冬の読書2

f:id:hinoikelife:20180221224916j:plain
横溝正史・金田一シリーズを引き続き4冊読み切った。「本陣殺人事件」「獄門島」「八つ墓村」そして「悪魔の手毬唄」と続いた。他の方のブログで、金田一耕助が初めて登場する「本陣・・・」は早めに読むのがよいとあったので、再開後はじめに読んだ。確かにその後の物語と比べて、金田一耕助は饒舌で行動的で感情の起伏が豊かで若さがあふれていた。「獄門島」は、少々強引かなとも思える展開や犯罪トリックが、金田一耕助の謎解きをきいていると必然に感じられた。
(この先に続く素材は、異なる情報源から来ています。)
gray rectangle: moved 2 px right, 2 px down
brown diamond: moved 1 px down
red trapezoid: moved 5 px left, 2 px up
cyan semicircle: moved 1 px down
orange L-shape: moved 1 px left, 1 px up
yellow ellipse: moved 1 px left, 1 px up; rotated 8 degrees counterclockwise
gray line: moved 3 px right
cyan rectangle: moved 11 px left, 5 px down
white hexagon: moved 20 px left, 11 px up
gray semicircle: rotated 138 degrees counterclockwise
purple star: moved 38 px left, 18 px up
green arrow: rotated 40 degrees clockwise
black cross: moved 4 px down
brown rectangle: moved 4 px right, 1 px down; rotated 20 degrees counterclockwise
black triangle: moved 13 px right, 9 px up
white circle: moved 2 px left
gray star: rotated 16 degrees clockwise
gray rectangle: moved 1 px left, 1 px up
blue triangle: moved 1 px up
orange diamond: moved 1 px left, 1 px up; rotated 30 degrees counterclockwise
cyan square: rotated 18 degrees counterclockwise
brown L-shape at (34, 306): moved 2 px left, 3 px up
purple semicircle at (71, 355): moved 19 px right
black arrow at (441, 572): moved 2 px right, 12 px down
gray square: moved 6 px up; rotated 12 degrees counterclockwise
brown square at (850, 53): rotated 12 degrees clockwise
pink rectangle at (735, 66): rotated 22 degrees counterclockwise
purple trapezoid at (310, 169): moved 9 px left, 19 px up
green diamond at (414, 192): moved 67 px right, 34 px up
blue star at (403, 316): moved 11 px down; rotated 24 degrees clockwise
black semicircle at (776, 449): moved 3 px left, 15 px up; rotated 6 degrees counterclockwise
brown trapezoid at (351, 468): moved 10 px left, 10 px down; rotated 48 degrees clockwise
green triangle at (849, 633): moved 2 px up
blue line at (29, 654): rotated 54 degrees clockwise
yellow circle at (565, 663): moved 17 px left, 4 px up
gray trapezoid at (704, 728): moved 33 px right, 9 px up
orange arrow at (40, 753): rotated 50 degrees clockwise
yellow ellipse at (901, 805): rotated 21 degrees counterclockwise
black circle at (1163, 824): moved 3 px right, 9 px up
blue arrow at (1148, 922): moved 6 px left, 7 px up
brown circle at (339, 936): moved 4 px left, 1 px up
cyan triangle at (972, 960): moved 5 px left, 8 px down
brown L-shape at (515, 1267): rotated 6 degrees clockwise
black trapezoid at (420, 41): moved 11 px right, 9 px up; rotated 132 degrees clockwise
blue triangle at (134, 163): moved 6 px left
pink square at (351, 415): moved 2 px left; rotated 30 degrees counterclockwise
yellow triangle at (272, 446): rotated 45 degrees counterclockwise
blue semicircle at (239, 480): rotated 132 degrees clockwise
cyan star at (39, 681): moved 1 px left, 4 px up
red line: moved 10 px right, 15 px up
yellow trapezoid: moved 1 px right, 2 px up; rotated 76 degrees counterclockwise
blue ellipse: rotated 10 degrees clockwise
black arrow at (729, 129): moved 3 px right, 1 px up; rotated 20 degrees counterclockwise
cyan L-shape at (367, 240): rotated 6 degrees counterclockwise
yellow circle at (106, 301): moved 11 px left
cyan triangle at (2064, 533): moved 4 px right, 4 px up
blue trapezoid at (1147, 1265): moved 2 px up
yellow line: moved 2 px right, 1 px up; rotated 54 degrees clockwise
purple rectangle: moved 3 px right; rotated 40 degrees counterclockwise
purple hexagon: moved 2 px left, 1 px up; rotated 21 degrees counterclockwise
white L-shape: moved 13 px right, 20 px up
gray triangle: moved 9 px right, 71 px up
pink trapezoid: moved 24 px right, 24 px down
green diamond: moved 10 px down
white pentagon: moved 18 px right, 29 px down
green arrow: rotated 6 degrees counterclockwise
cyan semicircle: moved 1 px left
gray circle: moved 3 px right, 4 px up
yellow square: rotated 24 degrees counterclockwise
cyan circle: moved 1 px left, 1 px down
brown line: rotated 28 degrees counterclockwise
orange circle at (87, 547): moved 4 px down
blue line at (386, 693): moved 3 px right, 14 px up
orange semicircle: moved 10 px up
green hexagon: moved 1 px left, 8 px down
「八つ墓村」は裏表紙に書かれている通りシリーズ最高傑作といってよいであろう。インディージョーンズばりに洞窟内を調べてまわり、一時は命も危ぶまれる危機に直面する。宝探し的スリルと恐怖にあふれた展開は他の追随を許さない。そして最後に「悪魔の手毬唄」を読んだ。個人的にはこれが最高であった。ほとんど犯人像を描くことができないまま淡々と進むストーリー。終盤に至ってようやくプロローグが活きてくる展開。おどろおどろしい物語をそうと感じさせない、シリーズの他の作品とは少し違った客観的表現。エピローグでシリーズに一貫したヒューマニズムがより強調されているのも気に入った理由の一つである。